**EXERCISE DETAILS**
Please copy each line below that contains the word "таблица".

**EXERCISE MATERIAL**
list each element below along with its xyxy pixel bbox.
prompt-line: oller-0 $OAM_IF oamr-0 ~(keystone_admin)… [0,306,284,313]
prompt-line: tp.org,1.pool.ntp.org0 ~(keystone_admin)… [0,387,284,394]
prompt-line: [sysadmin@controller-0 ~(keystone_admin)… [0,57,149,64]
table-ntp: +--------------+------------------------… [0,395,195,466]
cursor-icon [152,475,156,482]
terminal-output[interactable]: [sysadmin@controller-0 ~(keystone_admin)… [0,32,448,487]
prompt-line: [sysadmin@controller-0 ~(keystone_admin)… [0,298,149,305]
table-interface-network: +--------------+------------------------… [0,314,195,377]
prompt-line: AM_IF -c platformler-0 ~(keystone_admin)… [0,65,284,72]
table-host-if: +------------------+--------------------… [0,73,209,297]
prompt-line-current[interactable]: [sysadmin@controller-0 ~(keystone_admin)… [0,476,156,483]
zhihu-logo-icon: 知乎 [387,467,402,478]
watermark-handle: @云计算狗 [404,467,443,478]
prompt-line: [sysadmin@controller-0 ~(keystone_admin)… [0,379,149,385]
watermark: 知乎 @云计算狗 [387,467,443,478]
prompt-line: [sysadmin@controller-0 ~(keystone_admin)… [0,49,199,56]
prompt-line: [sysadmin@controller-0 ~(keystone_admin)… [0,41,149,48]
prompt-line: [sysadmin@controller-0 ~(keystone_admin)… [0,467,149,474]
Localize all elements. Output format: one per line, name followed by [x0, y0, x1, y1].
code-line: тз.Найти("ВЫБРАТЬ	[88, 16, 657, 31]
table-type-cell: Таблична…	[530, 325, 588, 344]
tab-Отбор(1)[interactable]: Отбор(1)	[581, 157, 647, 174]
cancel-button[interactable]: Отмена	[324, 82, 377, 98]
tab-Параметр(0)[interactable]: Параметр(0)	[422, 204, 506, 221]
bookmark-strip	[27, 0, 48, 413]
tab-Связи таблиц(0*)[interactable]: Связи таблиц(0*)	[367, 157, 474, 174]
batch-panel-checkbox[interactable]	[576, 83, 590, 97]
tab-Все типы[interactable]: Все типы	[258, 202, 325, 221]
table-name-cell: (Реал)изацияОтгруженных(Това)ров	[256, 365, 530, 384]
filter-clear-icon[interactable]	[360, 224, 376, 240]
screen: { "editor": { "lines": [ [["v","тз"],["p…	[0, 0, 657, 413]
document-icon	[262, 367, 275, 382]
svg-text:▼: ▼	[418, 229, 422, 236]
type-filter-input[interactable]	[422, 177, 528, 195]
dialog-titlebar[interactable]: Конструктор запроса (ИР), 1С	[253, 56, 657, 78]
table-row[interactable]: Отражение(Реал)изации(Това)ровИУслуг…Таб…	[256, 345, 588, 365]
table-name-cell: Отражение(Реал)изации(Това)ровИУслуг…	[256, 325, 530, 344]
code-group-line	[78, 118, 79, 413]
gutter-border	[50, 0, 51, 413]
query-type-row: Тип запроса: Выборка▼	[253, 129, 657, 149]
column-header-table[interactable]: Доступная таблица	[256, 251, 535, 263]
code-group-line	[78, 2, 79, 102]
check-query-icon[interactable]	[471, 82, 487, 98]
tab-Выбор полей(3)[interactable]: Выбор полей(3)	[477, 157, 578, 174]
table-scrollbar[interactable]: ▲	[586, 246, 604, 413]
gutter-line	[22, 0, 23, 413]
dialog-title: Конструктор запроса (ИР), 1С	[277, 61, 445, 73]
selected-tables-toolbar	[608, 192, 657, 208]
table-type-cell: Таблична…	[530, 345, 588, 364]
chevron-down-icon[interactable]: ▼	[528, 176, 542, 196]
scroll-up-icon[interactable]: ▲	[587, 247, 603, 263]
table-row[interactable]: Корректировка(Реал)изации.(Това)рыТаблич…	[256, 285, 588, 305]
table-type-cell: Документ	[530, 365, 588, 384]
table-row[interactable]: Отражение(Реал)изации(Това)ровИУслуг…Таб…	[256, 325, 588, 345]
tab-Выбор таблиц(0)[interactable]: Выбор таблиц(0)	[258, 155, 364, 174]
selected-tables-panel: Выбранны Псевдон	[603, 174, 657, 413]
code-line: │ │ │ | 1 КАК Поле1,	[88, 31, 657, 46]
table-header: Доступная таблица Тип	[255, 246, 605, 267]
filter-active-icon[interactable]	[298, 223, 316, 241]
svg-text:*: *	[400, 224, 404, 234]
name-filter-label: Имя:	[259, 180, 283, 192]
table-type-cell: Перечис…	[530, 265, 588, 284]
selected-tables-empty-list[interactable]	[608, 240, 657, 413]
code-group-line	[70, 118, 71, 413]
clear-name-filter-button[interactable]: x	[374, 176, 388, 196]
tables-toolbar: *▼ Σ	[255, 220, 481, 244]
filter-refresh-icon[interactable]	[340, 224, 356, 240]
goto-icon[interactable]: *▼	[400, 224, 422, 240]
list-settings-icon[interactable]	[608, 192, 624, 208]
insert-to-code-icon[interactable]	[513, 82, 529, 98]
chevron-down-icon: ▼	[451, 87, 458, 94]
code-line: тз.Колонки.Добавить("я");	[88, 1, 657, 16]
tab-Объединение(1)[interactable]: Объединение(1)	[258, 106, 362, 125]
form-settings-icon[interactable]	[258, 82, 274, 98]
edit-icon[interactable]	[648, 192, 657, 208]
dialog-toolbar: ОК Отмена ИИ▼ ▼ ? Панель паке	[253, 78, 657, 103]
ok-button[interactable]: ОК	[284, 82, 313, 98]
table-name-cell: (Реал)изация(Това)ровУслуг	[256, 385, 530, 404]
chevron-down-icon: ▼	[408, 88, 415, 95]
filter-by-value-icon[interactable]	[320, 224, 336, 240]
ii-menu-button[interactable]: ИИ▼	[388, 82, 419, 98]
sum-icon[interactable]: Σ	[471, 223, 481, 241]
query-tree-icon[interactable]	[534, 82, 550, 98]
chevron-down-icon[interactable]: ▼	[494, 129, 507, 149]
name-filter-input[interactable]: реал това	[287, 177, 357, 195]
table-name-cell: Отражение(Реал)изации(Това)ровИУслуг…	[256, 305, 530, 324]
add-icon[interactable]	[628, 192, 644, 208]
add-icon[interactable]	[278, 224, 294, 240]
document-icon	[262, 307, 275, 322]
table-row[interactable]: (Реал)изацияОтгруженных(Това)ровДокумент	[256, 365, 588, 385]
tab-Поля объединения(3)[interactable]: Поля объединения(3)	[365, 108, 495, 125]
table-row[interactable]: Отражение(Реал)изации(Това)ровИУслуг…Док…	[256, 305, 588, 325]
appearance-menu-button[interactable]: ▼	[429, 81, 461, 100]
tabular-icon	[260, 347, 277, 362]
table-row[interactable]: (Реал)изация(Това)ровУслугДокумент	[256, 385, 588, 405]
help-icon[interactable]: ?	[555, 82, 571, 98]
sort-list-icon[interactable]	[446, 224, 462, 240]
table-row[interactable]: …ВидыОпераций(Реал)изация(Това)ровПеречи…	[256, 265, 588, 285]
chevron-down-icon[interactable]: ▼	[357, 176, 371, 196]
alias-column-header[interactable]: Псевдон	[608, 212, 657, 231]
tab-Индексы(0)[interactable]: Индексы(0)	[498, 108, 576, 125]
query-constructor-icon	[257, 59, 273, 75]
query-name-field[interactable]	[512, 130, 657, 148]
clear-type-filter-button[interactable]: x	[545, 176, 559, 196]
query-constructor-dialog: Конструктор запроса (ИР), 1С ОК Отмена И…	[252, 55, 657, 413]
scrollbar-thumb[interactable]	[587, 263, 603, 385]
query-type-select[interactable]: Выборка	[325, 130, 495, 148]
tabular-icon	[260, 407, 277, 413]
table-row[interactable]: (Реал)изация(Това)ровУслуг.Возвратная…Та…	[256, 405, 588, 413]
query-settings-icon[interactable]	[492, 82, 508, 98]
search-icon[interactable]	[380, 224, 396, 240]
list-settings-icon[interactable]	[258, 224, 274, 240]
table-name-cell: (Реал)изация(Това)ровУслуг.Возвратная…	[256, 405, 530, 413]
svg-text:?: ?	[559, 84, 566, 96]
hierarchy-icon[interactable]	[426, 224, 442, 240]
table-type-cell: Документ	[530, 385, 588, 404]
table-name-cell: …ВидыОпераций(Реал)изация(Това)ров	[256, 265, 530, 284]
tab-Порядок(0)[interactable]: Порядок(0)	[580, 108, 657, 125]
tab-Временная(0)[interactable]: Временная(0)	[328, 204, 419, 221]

**YOUR SOLUTION**
column-header-table[interactable]: Доступная таблица	[256, 251, 535, 263]
table-header: Доступная таблица Тип	[255, 246, 605, 267]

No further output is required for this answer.